There are multiple versions of human reference genomes. The most widely used so far is GRCh38 or hg38 according to UCSC. NCBI, GRC, UCSC and Ensembl all provide their versions of GRCh38, which are all subtly different from each other and are often suboptimal. It is surprisingly nontrivial to choose the right reference genome in your analysis.
This repo provides the URLs of several human reference genomes I recommend. These genomes were adapted from the original GenBank verions and work better for read alignment and variant calling. All of them include unlocalized and unplaced contigs, use rCRS for mitochondrion and have pseudoautosomal regions (PARs) on Y chromosome hard masked.
To download these genomes, see links in URL.txt. The genomes are also "permanently" available at doi:10.5281/zenodo.8045373 along with their BWA and Bowtie2 indices. Command lines for generating secondary files can be found in ref-gen.mak. Note that downloading from Zenodo can be slow. I will look for a faster host in future.

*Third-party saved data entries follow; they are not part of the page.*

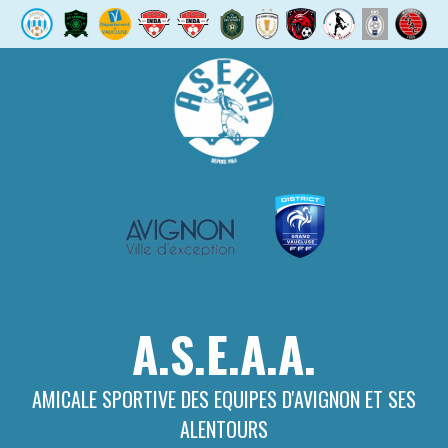
Aller
au
contenu
A.S.E.A.A.
AMICALE SPORTIVE DES EQUIPES D'AVIGNON ET SES
ALENTOURS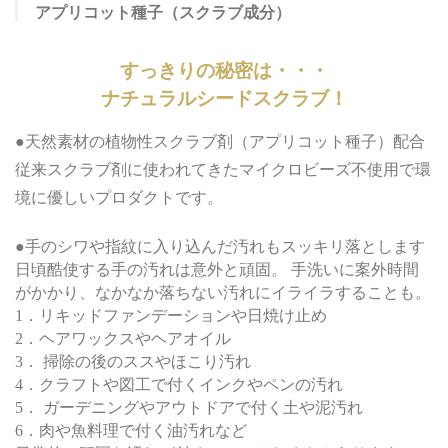
アプリコット種子（スクラブ成分）
すっきりの秘密は・・・
ナチュラルシードスクラブ！
●天然素材の植物性スクラブ剤（アプリコット種子）配合
従来スクラブ剤に使われてきたマイクロビーズ不使用で環
境に優しいプロダクトです。
●手のシワや指紋に入り込んだ汚れもスッキリ落とします
日頃酷使する手の汚れは意外と頑固。 手洗いに案外時間
がかかり、なかなか落ちない汚れにイライラすることも。
1．リキッドファンデーションや日焼け止め
2．ヘアワックスやヘアオイル
3． 掃除の後のススやほこり汚れ
4．クラフトや図工で付くインクやペンの汚れ
5． ガーデニングやアウトドアで付く土や泥汚れ
6．肉や魚料理で付く油汚れなど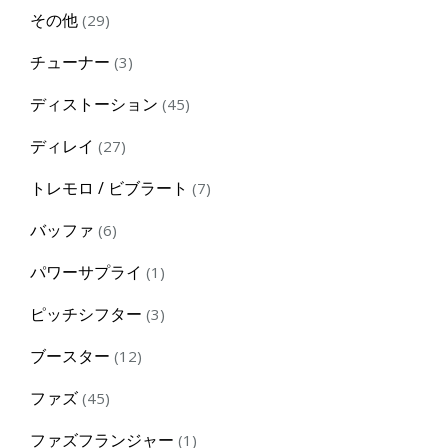
products
29
その他
29
products
3
チューナー
3
products
45
ディストーション
45
products
27
ディレイ
27
products
7
トレモロ / ビブラート
7
products
6
バッファ
6
products
1
パワーサプライ
1
product
3
ピッチシフター
3
products
12
ブースター
12
products
45
ファズ
45
products
1
ファズフランジャー
1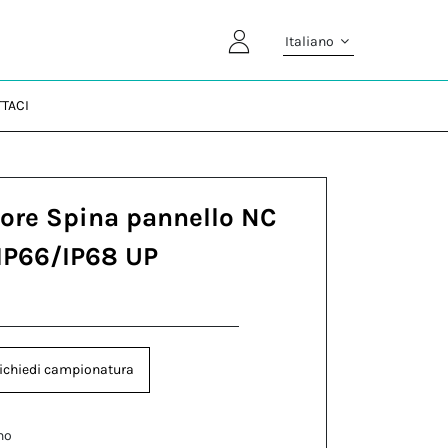
Italiano
TACI
ore Spina pannello NC
IP66/IP68 UP
ichiedi campionatura
no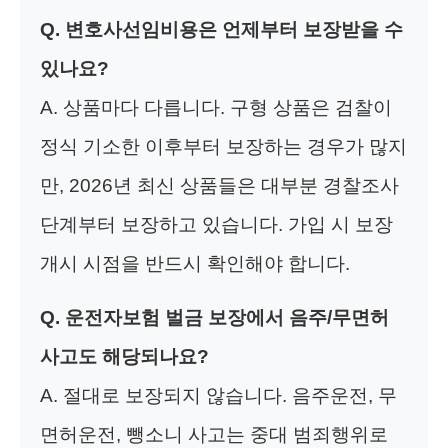
Q. 변호사선임비용은 언제부터 보장받을 수
있나요?
A. 상품마다 다릅니다. 구형 상품은 검찰이
정식 기소한 이후부터 보장하는 경우가 많지
만, 2026년 최신 상품들은 대부분 경찰조사
단계부터 보장하고 있습니다. 가입 시 보장
개시 시점을 반드시 확인해야 합니다.
Q. 운전자보험 벌금 보장에서 음주/무면허
사고도 해당되나요?
A. 절대로 보장되지 않습니다. 음주운전, 무
면허운전, 뺑소니 사고는 중대 범죄행위로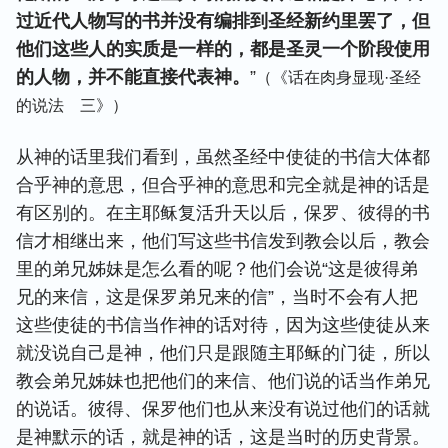
过近代人物写的书并没有编排到圣经新约里罢了，但
他们这些人的实质是一样的，都是圣灵一个阶段使用
的人物，并不能直接代表神。
”
（《话在肉身显现·圣经
的说法 三》）
从神的话里我们看到，虽然圣经中使徒的书信大体都
合乎神的意思，但合乎神的意思和完全就是神的话是
有区别的。在主耶稣复活升天以后，保罗、彼得的书
信才相继出来，他们写这些书信发到教会以后，教会
里的弟兄姊妹是怎么看的呢？他们会说“这是彼得弟
兄的来信，这是保罗弟兄来的信”，当时不会有人把
这些使徒的书信当作神的话对待，因为这些使徒从来
就没说自己是神，他们只是跟随主耶稣的门徒，所以
教会弟兄姊妹也把他们的来信、他们说的话当作弟兄
的说话。彼得、保罗他们也从来没有说过他们的话就
是神默示的话，就是神的话，这是当时的历史背景。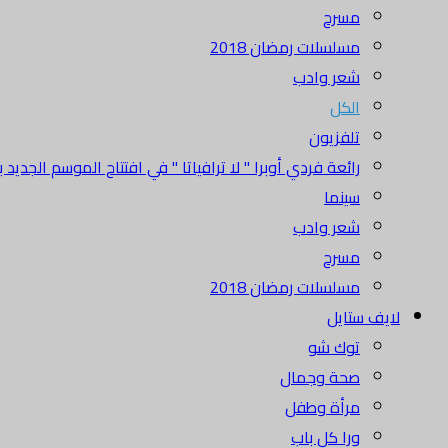
مسرح
مسلسلات رمضان 2018
شعر وادب
الكل
تلفزيون
رائعة فردي أوبرا " لا ترافياتا " في افتتاح الموسم الجديد بدا
سينما
شعر وادب
مسرح
مسلسلات رمضان 2018
لايف ستايل
توك شو
صحة وجمال
مرأة وطفل
ورا كل باب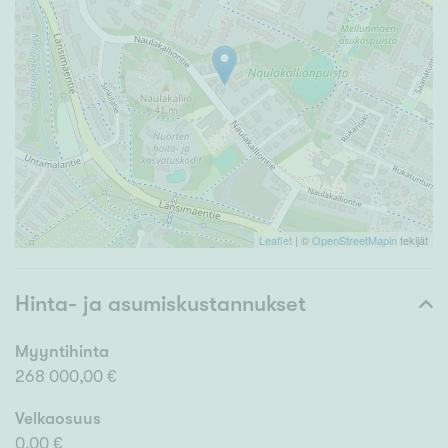
Leaflet
| ©
OpenStreetMapin
tekijät
Hinta- ja asumiskustannukset
Myyntihinta
268 000,00 €
Velkaosuus
0,00 €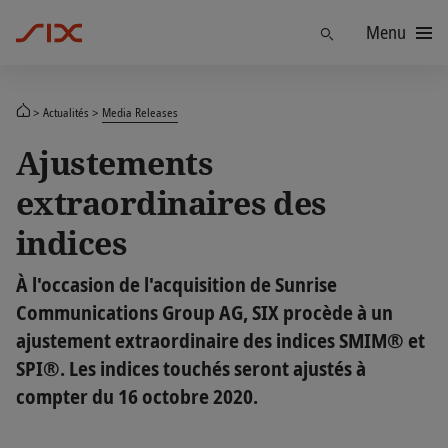
Menu
Trouver
Actualités
Media Releases
Ajustements
extraordinaires des
indices
À l'occasion de l'acquisition de Sunrise
Communications Group AG, SIX procède à un
ajustement extraordinaire des indices SMIM® et
SPI®. Les indices touchés seront ajustés à
compter du 16 octobre 2020.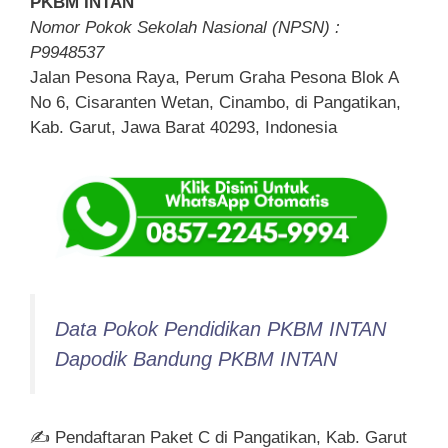
PKBM INTAN
Nomor Pokok Sekolah Nasional (NPSN) :
P9948537
Jalan Pesona Raya, Perum Graha Pesona Blok A
No 6, Cisaranten Wetan, Cinambo, di Pangatikan,
Kab. Garut, Jawa Barat 40293, Indonesia
Data Pokok Pendidikan PKBM INTAN
Dapodik Bandung PKBM INTAN
✍ Pendaftaran Paket C di Pangatikan, Kab. Garut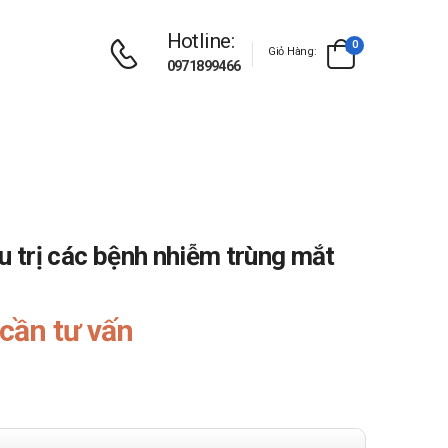
Hotline:
0
Giỏ Hàng:
0971899466
u trị các bệnh nhiễm trùng mắt
cần tư vấn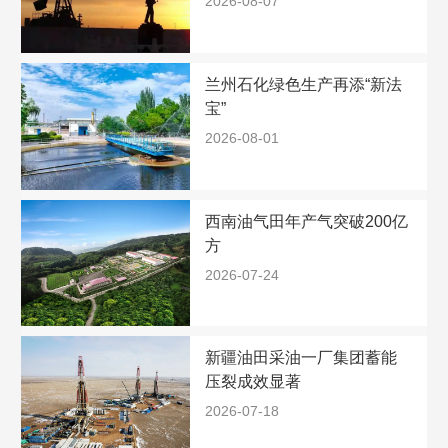
2026-08-07
兰州石化绿色生产再添“新法
宝”
2026-08-01
西南油气田年产气突破200亿
方
2026-07-24
新疆油田采油一厂集团蓄能
压裂成效显著
2026-07-18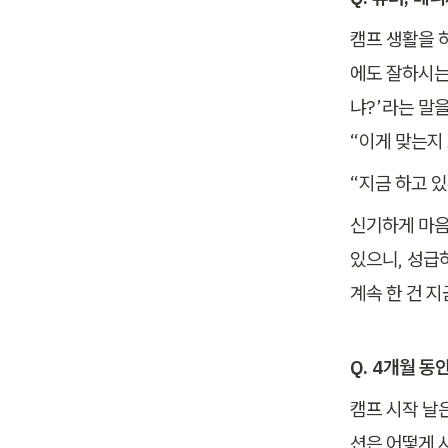
캠프 생활을 
에도 잘하시는
냐?’라는 말
“이게 맞는지
“지금 하고 있
신기하게 마음이
있으니, 성급하
계속 한 건 지
Q. 4개월 
캠프 시작 날
션은 어떻게 사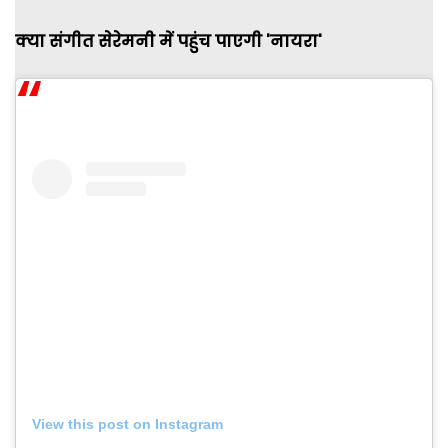
क्या संगीत सेरेमनी में पहुंच पाएगी
'नायरा'
View this post on Instagram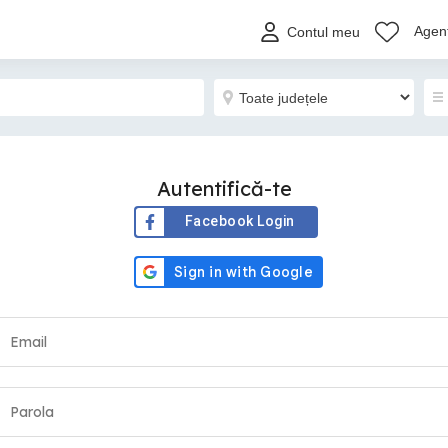
Agenț
Contul meu
Autentifică-te
Facebook Login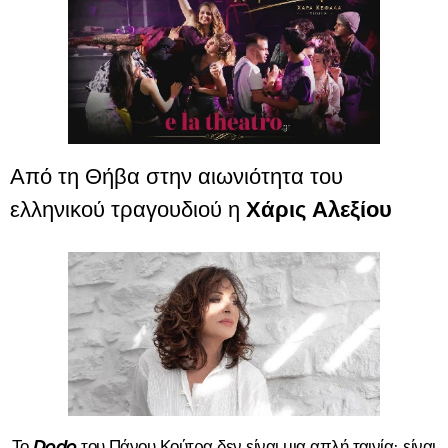
Από τη Θήβα στην αιωνιότητα του
Χάρις Αλεξίου
ελληνικού τραγουδιού η
Το
Dodo
του Πάνου Κούτρα δεν είναι μια απλή ταινία· είναι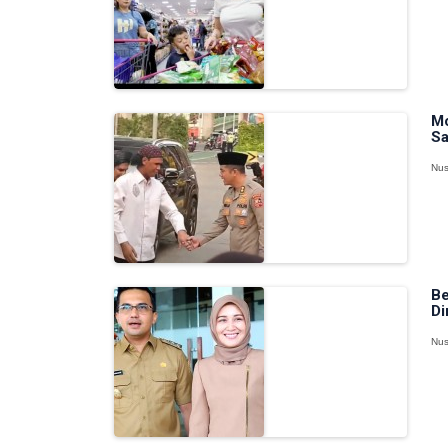
Mo
Sa
Nus
Be
Di
Nus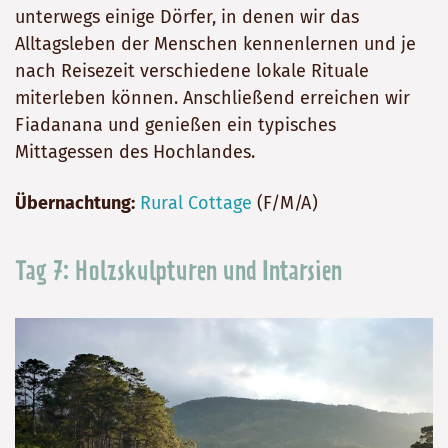
unterwegs einige Dörfer, in denen wir das
Alltagsleben der Menschen kennenlernen und je
nach Reisezeit verschiedene lokale Rituale
miterleben können. Anschließend erreichen wir
Fiadanana und genießen ein typisches
Mittagessen des Hochlandes.
Übernachtung:
Rural Cottage
(F/M/A)
Tag 7: Holzskulpturen und Intarsien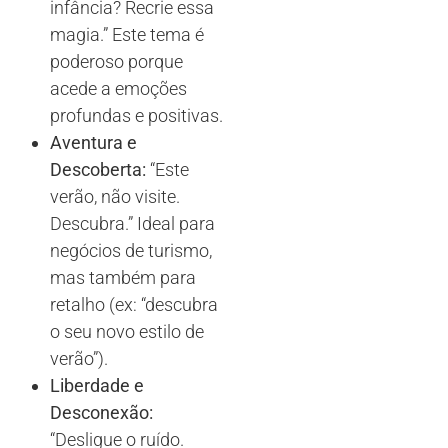
infância? Recrie essa
magia.” Este tema é
poderoso porque
acede a emoções
profundas e positivas.
Aventura e
Descoberta:
“Este
verão, não visite.
Descubra.” Ideal para
negócios de turismo,
mas também para
retalho (ex: “descubra
o seu novo estilo de
verão”).
Liberdade e
Desconexão:
“Desligue o ruído.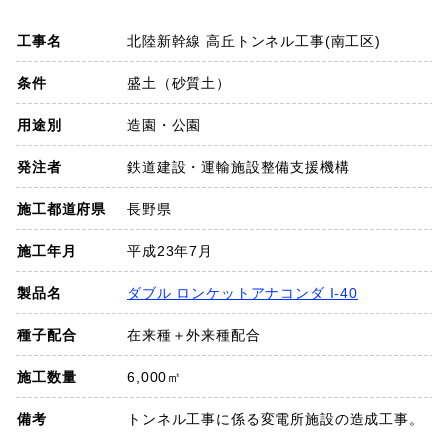
SDGs
工事名
北陸新幹線 高丘トンネル工事(南工区)
会社概要
条件
盛土（砂質土）
用途別
造園・公園
お知らせ
発注者
鉄道建設・運輸施設整備支援機構
採用情報
施工都道府県
長野県
施工年月
平成23年7月
プライバシーポリシー
製品名
ダブル ロンケットアナコンダ I-40
種子配合
在来種＋外来種配合
お問い合わせ
施工数量
6,000㎡
備考
トンネル工事に係る変電所施設の造成工事。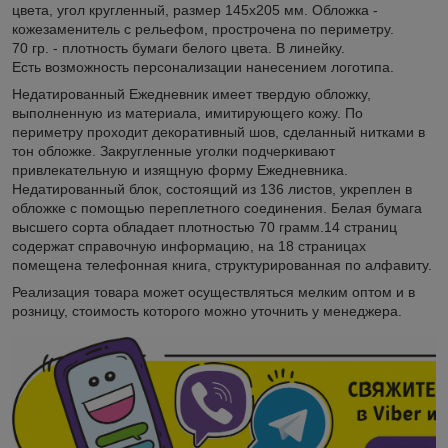
цвета, угол кругленный, размер 145х205 мм. Обложка -
кожезаменитель с рельефом, прострочена по периметру.
70 гр. - плотность бумаги белого цвета. В линейку.
Есть возможность персонализации нанесением логотипа.
Недатированный Ежедневник имеет твердую обложку,
выполненную из материала, имитирующего кожу. По
периметру проходит декоративный шов, сделанный нитками в
тон обложке. Закругленные уголки подчеркивают
привлекательную и изящную форму Ежедневника.
Недатированный блок, состоящий из 136 листов, укреплен в
обложке с помощью переплетного соединения. Белая бумага
высшего сорта обладает плотностью 70 грамм.14 страниц
содержат справочную информацию, на 18 страницах
помещена телефонная книга, структурированная по алфавиту.
Реализация товара может осуществляться мелким оптом и в
розницу, стоимость которого можно уточнить у менеджера.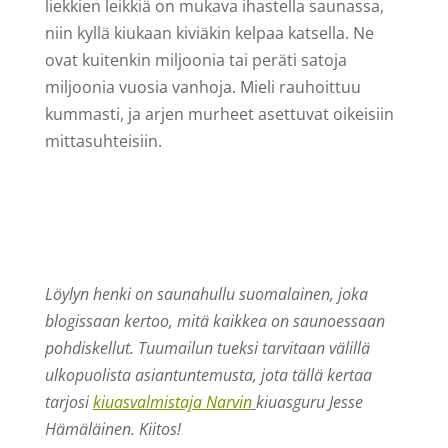
liekkien leikkiä on mukava ihastella saunassa,
niin kyllä kiukaan kiviäkin kelpaa katsella. Ne
ovat kuitenkin miljoonia tai peräti satoja
miljoonia vuosia vanhoja. Mieli rauhoittuu
kummasti, ja arjen murheet asettuvat oikeisiin
mittasuhteisiin.
Löylyn henki on saunahullu suomalainen, joka
blogissaan kertoo, mitä kaikkea on saunoessaan
pohdiskellut. Tuumailun tueksi tarvitaan välillä
ulkopuolista asiantuntemusta, jota tällä kertaa
tarjosi
kiuasvalmistaja Narvin
kiuasguru Jesse
Hämäläinen. Kiitos!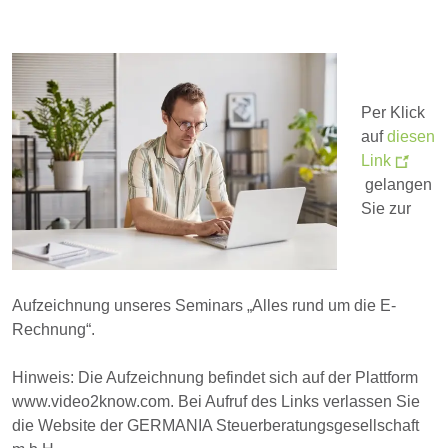
Per Klick
auf
diesen
Link
gelangen
Sie zur
Aufzeichnung unseres Seminars „Alles rund um die E-
Rechnung“.
Hinweis: Die Aufzeichnung befindet sich auf der Plattform
www.video2know.com. Bei Aufruf des Links verlassen Sie
die Website der GERMANIA Steuerberatungsgesellschaft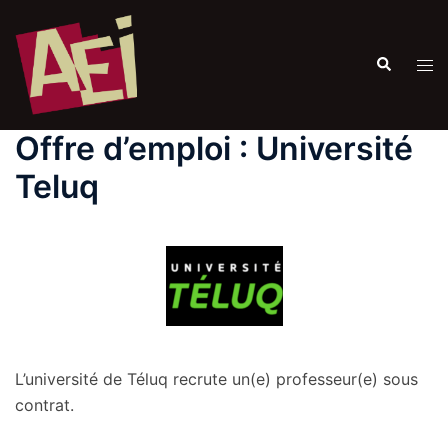
Offre d’emploi : Université
Teluq
L’université de Téluq recrute un(e) professeur(e) sous
contrat.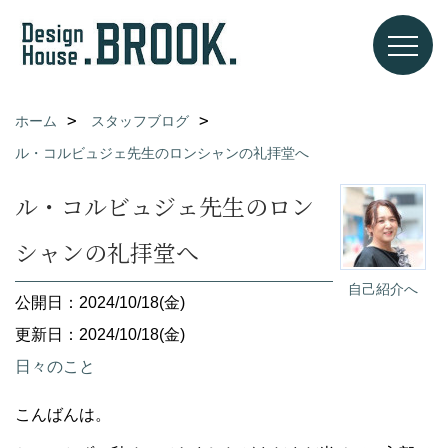
ホーム
スタッフブログ
ル・コルビュジェ先生のロンシャンの礼拝堂へ
ル・コルビュジェ先生のロン
シャンの礼拝堂へ
自己紹介へ
公開日：2024/10/18(金)
更新日：2024/10/18(金)
日々のこと
こんばんは。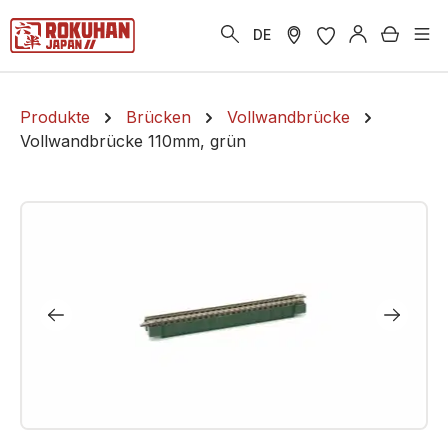
alt springen
Warenk
DE
Produkte
Brücken
Vollwandbrücke
Vollwandbrücke 110mm, grün
Bildergalerie überspringen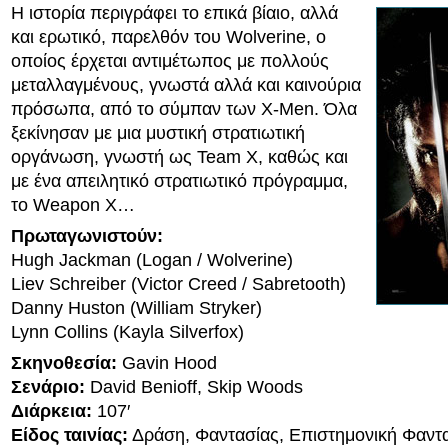
Η ιστορία περιγράφει το επικά βίαιο, αλλά
και ερωτικό, παρελθόν του Wolverine, ο
οποίος έρχεται αντιμέτωπος με πολλούς
μεταλλαγμένους, γνωστά αλλά και καινούρια
πρόσωπα, από το σύμπαν των X-Men. Όλα
ξεκίνησαν με μια μυστική στρατιωτική
οργάνωση, γνωστή ως Team X, καθώς και
με ένα απειλητικό στρατιωτικό πρόγραμμα,
το Weapon X…
Πρωταγωνιστούν:
Hugh Jackman (Logan / Wolverine)
Liev Schreiber (Victor Creed / Sabretooth)
Danny Huston (William Stryker)
Lynn Collins (Kayla Silverfox)
Σκηνοθεσία:
Gavin Hood
Σενάριο:
David Benioff, Skip Woods
Διάρκεια:
107′
Είδος ταινίας:
Δράση, Φαντασίας, Επιστημονική Φαντα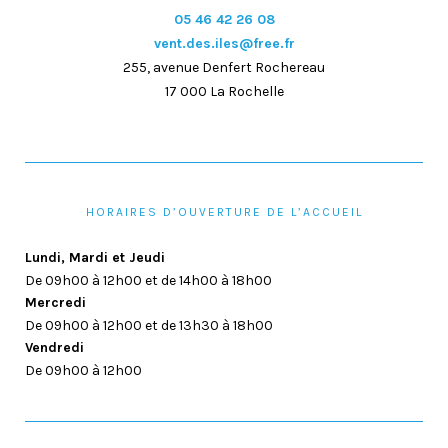
05 46 42 26 08
vent.des.iles@free.fr
255, avenue Denfert Rochereau
17 000 La Rochelle
HORAIRES D’OUVERTURE DE L’ACCUEIL
Lundi, Mardi et Jeudi
De 09h00 à 12h00 et de 14h00 à 18h00
Mercredi
De 09h00 à 12h00 et de 13h30 à 18h00
Vendredi
De 09h00 à 12h00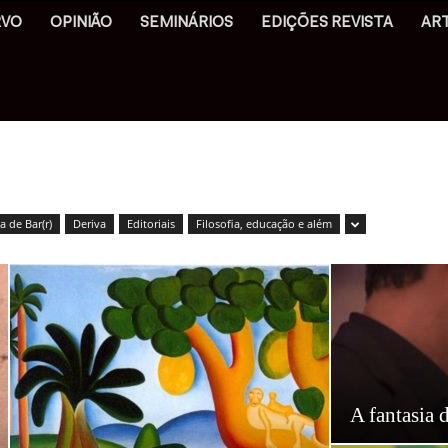
RVO
OPINIÃO
SEMINÁRIOS
EDIÇÕES REVISTA
AR
 de Bar(r)
Deriva
Editoriais
Filosofia, educação e além
A fantasia 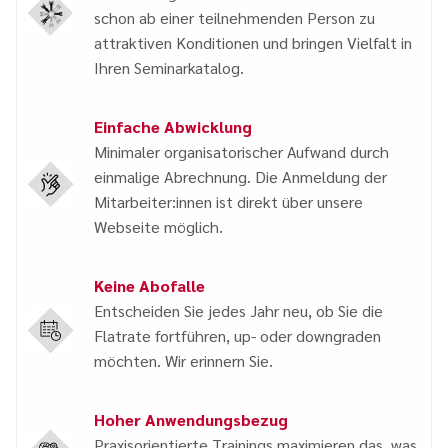
schon ab einer teilnehmenden Person zu
attraktiven Konditionen und bringen Vielfalt in
Ihren Seminarkatalog.
Einfache Abwicklung
Minimaler organisatorischer Aufwand durch
einmalige Abrechnung. Die Anmeldung der
Mitarbeiter:innen ist direkt über unsere
Webseite möglich.
Keine Abofalle
Entscheiden Sie jedes Jahr neu, ob Sie die
Flatrate fortführen, up- oder downgraden
möchten. Wir erinnern Sie.
Hoher Anwendungsbezug
Praxisorientierte Trainings maximieren das, was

The following table gives a brief description of these genomes:
Name | Coordinate | Brief description |
---|---|---|
hs37 | GRCh37 | 1000 Genomes Project (1000G) reference in 2010 |
hs37d5 | GRCh37 | hs37 with decoy (recommended GRCh37) |
hs38 | GRCh38 | GRCh38 no-alt analysis set (recommended GRCh38) |
hs38DH | GRCh38 | GRCh38 with ALT, decoy and HLA genes (not recommended) |
chm13v2 | CHM13v2 | T2T CHM13 plus HG002 chrY (recommended CHM13) |
In more detail:
-
hs37. This was the reference genome used by the 1000 Genomes Project at the early stage. It was derived from the Ensembl primary genome but had mitochondrial DNA replaced with rCRS.
-
hs37d5. This was generated on top of hs37 and used by 1000G in 2011. The only difference is the addition of decoy sequences and the EBV genome. This version has been found to give better variant calls. Recommended version if you use GRCh37.
-
hs38. This is the so-called GRCh38 no-ALT analysis set. Recommended if you use GRCh38.
-
hs38DH. This genome includes GRCh38 alternate contigs, GRCh38 decoy sequences and HLA alleles. As GRCh38 is more complete than GRCh37, GRCh38 decoy sequences are not as important as GRCh37 decoy. Furthermore, most tools would not work well with this version as they are not ALT-aware. Improper use of this genome would hurt variant sensitivity. Not recommended unless you know what you are doing. hs38DH has been used to create high-coverage 1000G CRAM files. You may need this verion to decode these CRAM files.
I was involved in discussions on generating hs37 and hs38. I created the final FASTA files of hs37d5, hs38DH and chm13v2. Of course, the original genome sequences were produced by others. If you are confused by hs38DH, you may blame me for that.
Note that the description above is consistent with my old blog post on "Which human reference genome to use?" This time I added chm13v2 as well as download links to packaged sequences and indices.